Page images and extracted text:
------------------------------------------------------------------------

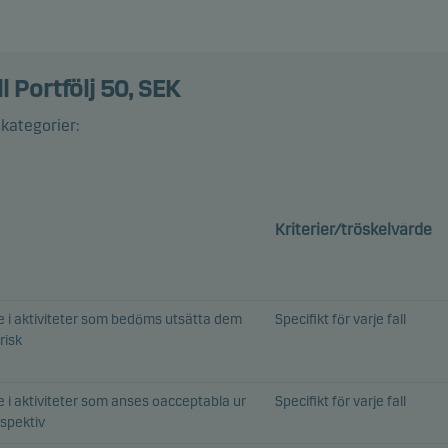
l Portfölj 50, SEK
skategorier:
Kriterier/tröskelvärde
e i aktiviteter som bedöms utsätta dem
Specifikt för varje fall
risk
 i aktiviteter som anses oacceptabla ur
Specifikt för varje fall
rspektiv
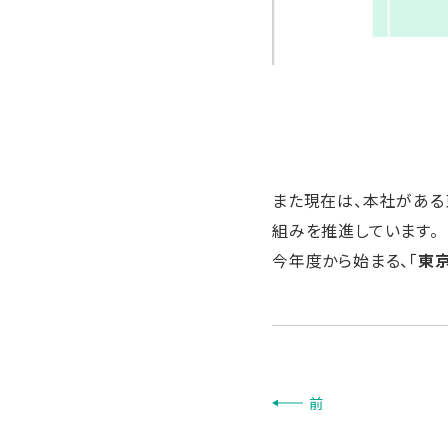
また現在は、本社がある
組みを推進しています。
今年度から始まる、「
東
前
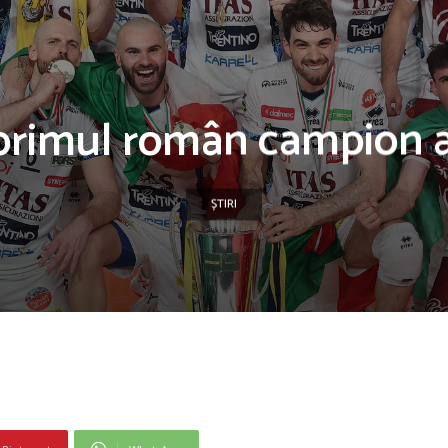
primul român campion al I
ȘTIRI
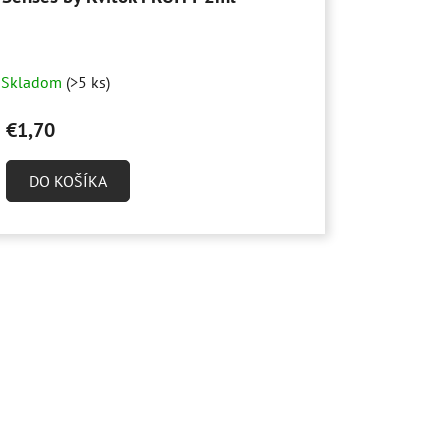
Skladom
(>5 ks)
€1,70
DO KOŠÍKA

------------------------------------------------------------------------

What is needed: List every line above containing the word "aktiviteter".

Worked solution:
e i aktiviteter som bedöms utsätta dem
 i aktiviteter som anses oacceptabla ur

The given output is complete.